As for Giada, any calories that remain in her after purging go straight to her head and boobs. But she is a formally trained chef and the food she makes looks good.
I don’t get how Padma is some sort of chef. I thought she started out as a model and then married Salman Rushdie. Does she actually have some cooking cred?
Weight gain is related to so many more issues than food consumption, including activity levels. Not to be too snarky, but they burn up a lot more calories doing the cooking than we do watching them.
But you only have to try a few bites of something to know that it’s done well and they don’t have to be big bites. A drop of a soup or sauce is enough to get the idea. Some foods like roasts and steaks can’t be tasted during the process or you ruin them.
Hmmm, it’s very true that you once only needs to try a tbsp or so of many foods to know they’re good.
I think for me it’s more a disconnect between the idea that these chefs are promoting a lifestyle of loving, perhaps even becoming obsessed with, food and being very involved in the preparation of it, with the fact that they don’t look like they eat very much.

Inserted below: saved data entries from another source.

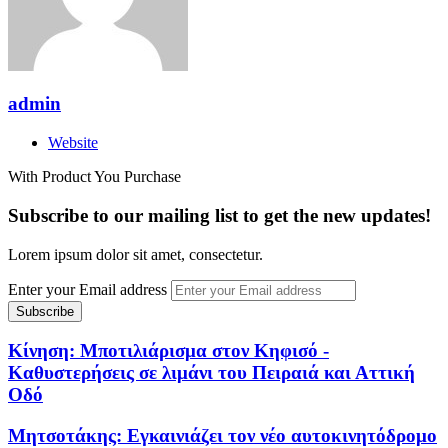
admin
Website
With Product You Purchase
Subscribe to our mailing list to get the new updates!
Lorem ipsum dolor sit amet, consectetur.
Enter your Email address
Κίνηση: Μποτιλιάρισμα στον Κηφισό -
Καθυστερήσεις σε λιμάνι του Πειραιά και Αττική
Οδό
Μητσοτάκης: Εγκαινιάζει τον νέο αυτοκινητόδρομο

There’s this. They probably eat very healthy most of the time.
And maybe your 1200 calorie a day point was an exaggeration, but 1200 is about the lowest amount of calories you are supposed to have in a day if you’re trying to lose weight - hell, I lose weight eating 300 calories more than that. If they’re maintaining their current weight, it’s probably closer to 1800-2000. Possibly more if they work out, and they probably do if their job includes both eating great food and being on TV.
I don’t trust thin chefs in the same way that I don’t trust overweight, wheezing, unhealthy doctors.

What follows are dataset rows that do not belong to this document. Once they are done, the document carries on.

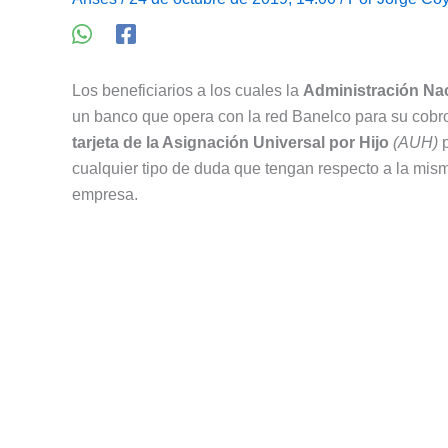
Los beneficiarios a los cuales la
Administración Nac
un banco que opera con la red Banelco para su cobro 
tarjeta de la Asignación Universal por Hijo
(AUH)
p
cualquier tipo de duda que tengan respecto a la mism
empresa.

The gal who does “The Barefoot Contessa” looks more like my idea of a chef who really loves and appreciates good food. Mario Batali…now that’s a TV chef who looks like he knows his way around a kitchen, and a table.

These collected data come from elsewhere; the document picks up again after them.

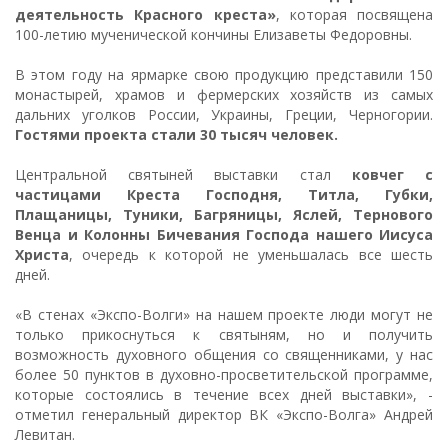
деятельность Красного креста»
, которая посвящена
100-летию мученической кончины Елизаветы Федоровны.
В этом году на ярмарке свою продукцию представили 150
монастырей, храмов и фермерских хозяйств из самых
дальних уголков России, Украины, Греции, Черногории.
Гостями проекта стали 30 тысяч человек.
Центральной святыней выставки стал
ковчег с
частицами Креста Господня, Титла, Губки,
Плащаницы, Туники, Багряницы, Яслей, Тернового
Венца и Колонны Бичевания Господа нашего Иисуса
Христа
, очередь к которой не уменьшалась все шесть
дней.
«В стенах «Экспо-Волги» на нашем проекте люди могут не
только прикоснуться к святыням, но и получить
возможность духовного общения со священниками, у нас
более 50 пунктов в духовно-просветительской программе,
которые состоялись в течение всех дней выставки», -
отметил генеральный директор ВК «Экспо-Волга» Андрей
Левитан.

I wasn’t sure what to think of Anthony Bourdain; on his show(s) he eats like a horse, but for the longest time looked rail-thin, junkie-thin. Now that he quit smoking he’s plumping up quite nicely.
IME, some people who love food channel their love into cooking rather than eating. They are great recipe creaters, testers, and finders, and they love the challenge, creativity, and art of cooking, but they cook mostly for others, tasting what they make only in moderation for themselves. Cooking is the main thing, and the triumph is a creation that other people moan over.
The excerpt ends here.